Digital Dan wrote on 9/30/2005, 9:26 AM
From my previous post on a series of questions:

4) At the end of each 'clips' I appear to have 2 black frames. This causes discontinuity with the next clip from the same continuous video. Is 'clipping' caused by frame drops? BTW: This does not seem to corespond to GOP errors caused by tape imperfections although I have noticed a few and am going to upgrade the quality of the tape I use.

The thinking seemed to be that this was a source recording issue. I've examined the source material and there was no issue during recording.

I'm new to all of this so bear with me. The source is a contiguous 20 minute video. When captured that becomes 12 clips in Vegas. At the end of every clip I have two black frames. The number of clips seems very high to me bases on the short length of the video.

The black frames of course cause discontinuity between clips in the timeline.

So I have three followup questions...

1) Does this seem like a large number of clips for a continuous 20 minute video? If so what would typically cause this (keeping in mind the source material seems ok)?

2) Are the black frames between clips caused by frame drop during capture and if so is frame drop causing so many clips?

3) After recording cature seems to be the most critical step. (I can deal with long render times as long as the result is what I expect although I am ordering two new machines to do network render) Should I have a dedicated machine just for capture or is a seperate capture drive really all thats needed?

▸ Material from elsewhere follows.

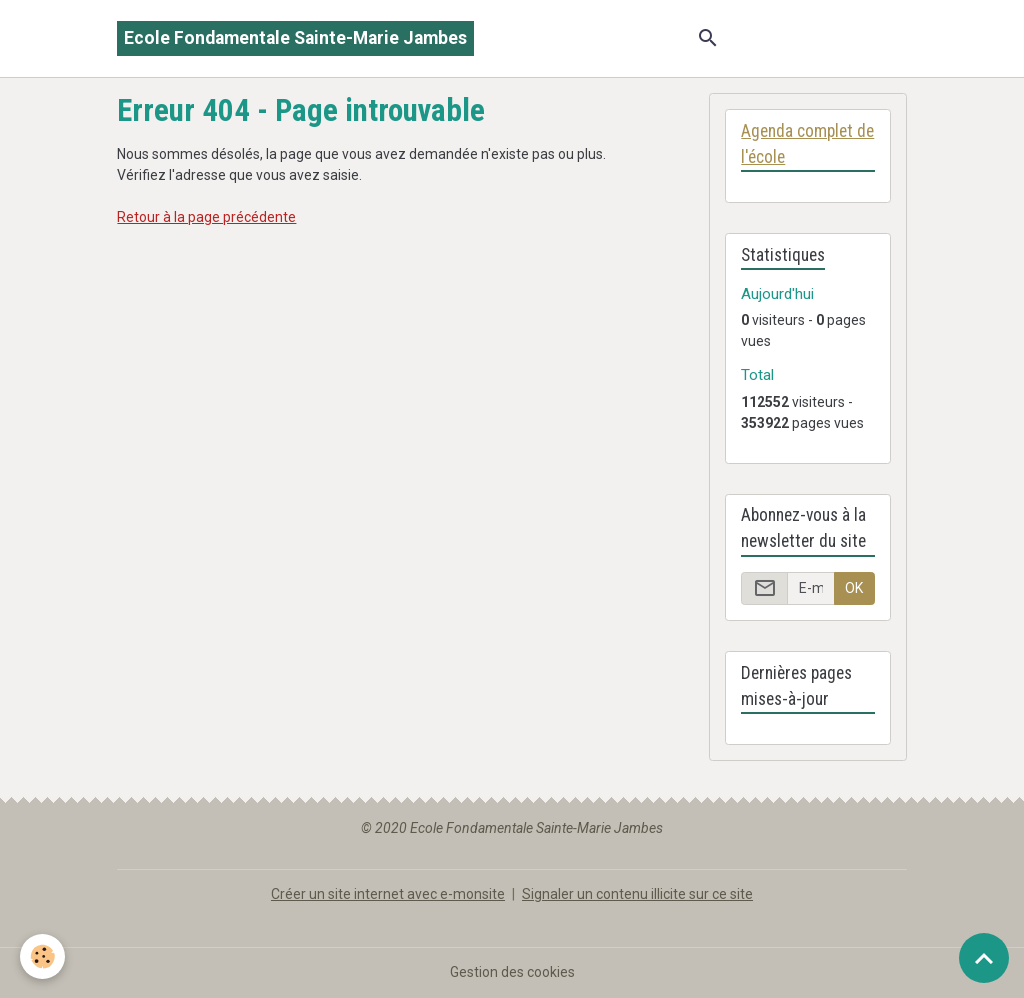 The image size is (1024, 998). I want to click on Retour à la page précédente, so click(206, 217).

I've been given some good technical links to start reading up on the whole process and technology. I'm new to this so maybe I should have taken baby steps instead of jumping head first into Vegas and an HDV-HC1. BUt I'm technically savy and have the time to play around.

Thanks in advance

Comments

Chienworks wrote on 9/30/2005, 12:32 PM
VidCap probably should not be creating separate files if the video is continuous. However, there is a setting for maximum clip size in MB. Do you have this setting checked? If so, the capturing process will roll over to a new clip when that size is reached. Without it checked you can capture continuous files as large as your drive can handle.
bakerja wrote on 9/30/2005, 12:44 PM
Personally, I have a hard time organizing my work flow when capturing multiple clips. I prefer to capture each tape as 1 solid clip. Makes it easier for me to wade through a timeline rather than a folder full of clips.

JAB
Digital Dan wrote on 9/30/2005, 7:12 PM
Everything is set to default in Vegas. I'm leaning towards this being a frame drop issue during capture as the clip sizes can range anywhere from a 10s of MB to a Gig or more.
Digital Dan wrote on 9/30/2005, 7:14 PM
I agree. I'd love to have a single file per tape or at least a single file per video session. But in my case either something is wrong during capture or something is attepting to be intelligent about clip creation. In any case I'd prefer to have a single file.
Digital Dan wrote on 10/5/2005, 8:30 PM
The large number of clips I was experiencing was 100% without a doubt because of dropped frames during capture. I finally got my second hard drive into my machine. A Maxtor 250GB SATA with 16MB buffer.

I recaptured my footage to the drive and it went from 12 clips to 3 clips. I tweaked my setup a bit (disbale indexing, recycle bin, paging, etc on the drive and set the Vegas process priority to 'high' and the recaptured as 1 clip without any frame drops.